Museum App — Google UX Certificate: Project 1

This was my first end-to-end UX project, completed as part of Google's UX Design Certificate. The prompt was open-ended: design an app experience. I chose to design a booking and visit-planning app for a fictional art history museum. The goal wasn't a polished final product; it was to practice the full design process from persona development through lo-fi prototyping.

Skills Demonstrated

Persona development · Storyboarding · Paper wireframing · Digital wireframing · Lo-fi prototyping · Figma · User flow mapping

UX Design Storyboard.

When thinking about potential users for the Art History Museum app, I developed a persona around Fiona — a PhD student in Art History who visits museums regularly for her program. Working through Fiona's goals and frustrations helped ground the early design decisions in a real use case rather than abstract features.
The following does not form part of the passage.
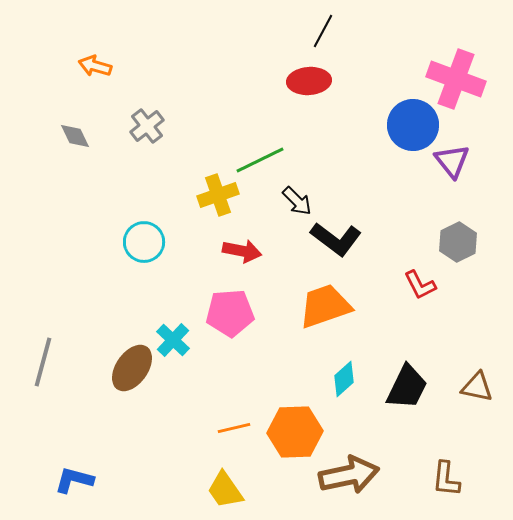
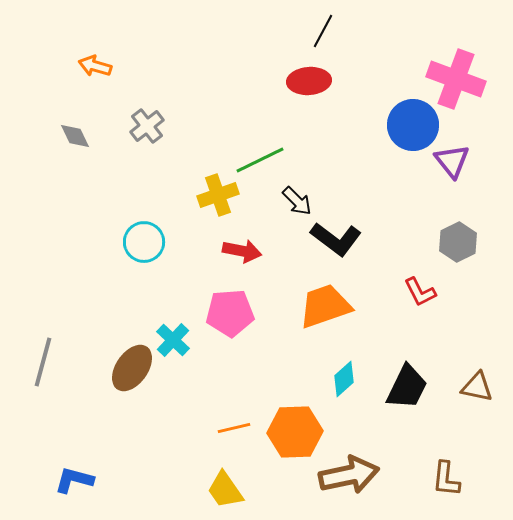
red L-shape: moved 7 px down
UX Design storyboard sketches showing how a museum app takes her from stressed to happy when booking a museum visit.
UX Design storyboard close-up sketches that show the actions that a user takes in the app.

Paper and Digital Wireframes.

I brainstormed several wireframe layouts for the main app screen. Given the museum's art history focus, I designed around visual navigation — image-based buttons rather than text-heavy menus. I then translated the strongest wireframe ideas into a digital format in Figma.
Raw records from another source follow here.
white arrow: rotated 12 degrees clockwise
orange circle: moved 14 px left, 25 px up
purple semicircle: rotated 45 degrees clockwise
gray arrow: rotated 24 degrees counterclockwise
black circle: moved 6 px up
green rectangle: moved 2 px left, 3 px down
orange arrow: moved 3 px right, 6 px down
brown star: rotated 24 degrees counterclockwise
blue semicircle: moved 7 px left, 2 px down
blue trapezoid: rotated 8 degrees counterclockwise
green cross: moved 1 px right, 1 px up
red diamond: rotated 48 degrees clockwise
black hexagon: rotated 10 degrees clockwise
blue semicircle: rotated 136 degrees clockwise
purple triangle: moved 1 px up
Three paper wireframe options for a main app page
A digital wireframe layout of a few main app page layouts

Lo-Fi Prototype and Mock-Up.

Once the wireframe pages were mapped, I built a lo-fi prototype in Figma connecting the action flows between screens. This stage helped surface navigation gaps before any visual design investment.
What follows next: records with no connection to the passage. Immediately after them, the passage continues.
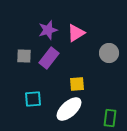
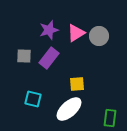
purple star: moved 1 px right
gray circle: moved 10 px left, 17 px up
cyan square: rotated 18 degrees clockwise
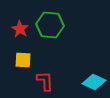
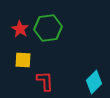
green hexagon: moved 2 px left, 3 px down; rotated 12 degrees counterclockwise
cyan diamond: rotated 70 degrees counterclockwise
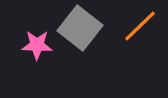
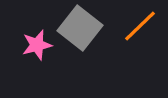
pink star: rotated 16 degrees counterclockwise
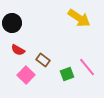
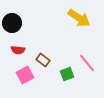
red semicircle: rotated 24 degrees counterclockwise
pink line: moved 4 px up
pink square: moved 1 px left; rotated 18 degrees clockwise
A layout of lo-fi prototype connections across app pages

Status & What I Learned

This project is intentionally paused at lo-fi — I'm returning to it with fresh eyes before committing to a visual direction. The main thing I took from this project: how much the persona work upstream shapes the design decisions downstream. Fiona's specific context (frequent visits, research-oriented, time-constrained) would produce a very different app than designing for a casual tourist — and keeping that distinction visible throughout the process is what prevents generic design.